Bob Sassone of TV Squad discusses "The Magnificent Marble Machine" and links to a YouTube presentation of what is possibly the only existing episode of the short-lived 1976 series.
Sassone gives all the facts correctly. The program was a concoction of the Merrill Heatter-Bob Quigley production company, which had greater successess with stuff like "High Rollers" and "The Hollywood Squares".
At the time of the show, pinball was ruling the arcades, with Gottlieb (Surfer, Bank Shot, Buccaneer), Williams (Space Mission, Aztec), Bally (Black Jack, Night Rider, Old Chicago) and Chicago Coin (Cinema, Sound Stage) putting oustanding product on location. (Of those four companies, only Chicago Coin still is in the pin biz under the name Stern.)
So why didn't this game show work? Because of its size, the machine action is very clunky, and the camera angles favored by director Jerome Shaw did little to enhance the action. Celebrities included the likes of Florence Henderson, Gary Burghoff, Leslie Uggams, Earl Holliman... you know the type. And one wonders if host Art James was aware of the absurdity of the whole exercise and just played along because he was such a pro.

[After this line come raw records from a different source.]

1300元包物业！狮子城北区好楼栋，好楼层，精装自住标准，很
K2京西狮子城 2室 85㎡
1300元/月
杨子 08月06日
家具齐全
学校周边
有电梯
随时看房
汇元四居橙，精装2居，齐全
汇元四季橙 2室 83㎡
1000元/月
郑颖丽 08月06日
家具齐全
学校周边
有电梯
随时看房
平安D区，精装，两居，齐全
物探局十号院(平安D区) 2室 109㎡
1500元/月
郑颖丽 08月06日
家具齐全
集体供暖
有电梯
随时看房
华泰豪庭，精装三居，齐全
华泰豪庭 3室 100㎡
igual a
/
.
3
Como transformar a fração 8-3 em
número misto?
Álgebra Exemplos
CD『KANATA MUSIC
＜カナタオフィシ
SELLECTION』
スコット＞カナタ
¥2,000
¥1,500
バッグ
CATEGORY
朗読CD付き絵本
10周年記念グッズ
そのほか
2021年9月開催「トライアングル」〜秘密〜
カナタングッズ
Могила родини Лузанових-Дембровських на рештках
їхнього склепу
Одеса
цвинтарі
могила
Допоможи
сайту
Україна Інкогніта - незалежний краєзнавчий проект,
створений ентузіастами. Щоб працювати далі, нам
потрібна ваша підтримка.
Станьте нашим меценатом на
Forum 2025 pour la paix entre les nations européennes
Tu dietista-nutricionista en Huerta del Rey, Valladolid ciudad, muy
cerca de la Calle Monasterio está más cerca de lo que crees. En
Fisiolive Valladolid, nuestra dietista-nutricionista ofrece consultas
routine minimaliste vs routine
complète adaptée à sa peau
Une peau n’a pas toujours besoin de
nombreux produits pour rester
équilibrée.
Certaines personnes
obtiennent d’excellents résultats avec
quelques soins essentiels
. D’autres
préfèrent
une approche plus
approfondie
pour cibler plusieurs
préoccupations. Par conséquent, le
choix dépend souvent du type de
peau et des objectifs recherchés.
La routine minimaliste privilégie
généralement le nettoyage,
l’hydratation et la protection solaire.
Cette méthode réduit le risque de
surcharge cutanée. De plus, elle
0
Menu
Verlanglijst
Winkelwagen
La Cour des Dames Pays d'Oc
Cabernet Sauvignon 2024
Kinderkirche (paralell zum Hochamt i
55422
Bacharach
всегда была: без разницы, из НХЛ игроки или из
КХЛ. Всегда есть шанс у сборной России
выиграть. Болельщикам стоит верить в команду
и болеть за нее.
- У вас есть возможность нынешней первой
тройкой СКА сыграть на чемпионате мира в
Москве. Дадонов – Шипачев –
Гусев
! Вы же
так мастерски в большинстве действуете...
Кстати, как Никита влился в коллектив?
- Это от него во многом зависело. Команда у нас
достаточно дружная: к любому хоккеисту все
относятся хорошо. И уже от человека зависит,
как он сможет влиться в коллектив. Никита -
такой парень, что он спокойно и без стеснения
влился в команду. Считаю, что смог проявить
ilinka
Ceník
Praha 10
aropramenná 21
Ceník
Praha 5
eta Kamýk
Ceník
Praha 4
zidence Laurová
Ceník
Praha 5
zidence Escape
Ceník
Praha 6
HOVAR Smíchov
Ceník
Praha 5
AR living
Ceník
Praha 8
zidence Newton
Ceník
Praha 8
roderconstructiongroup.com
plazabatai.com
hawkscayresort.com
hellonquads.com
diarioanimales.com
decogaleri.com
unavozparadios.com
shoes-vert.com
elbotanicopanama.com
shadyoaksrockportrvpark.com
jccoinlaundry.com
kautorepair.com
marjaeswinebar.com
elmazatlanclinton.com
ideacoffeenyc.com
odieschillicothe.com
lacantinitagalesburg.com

The one thing that was improved about the show since this episode - which I believe was the fourth episode produced - was that music man Mort Garson eventually came up with more cues for the front-game ticker. And I do believe that NBC eventually demanded the show convert to an all-star format, which proved that the network didn't learn their lesson from tinkering with "Baffle" in the same way several years earlier.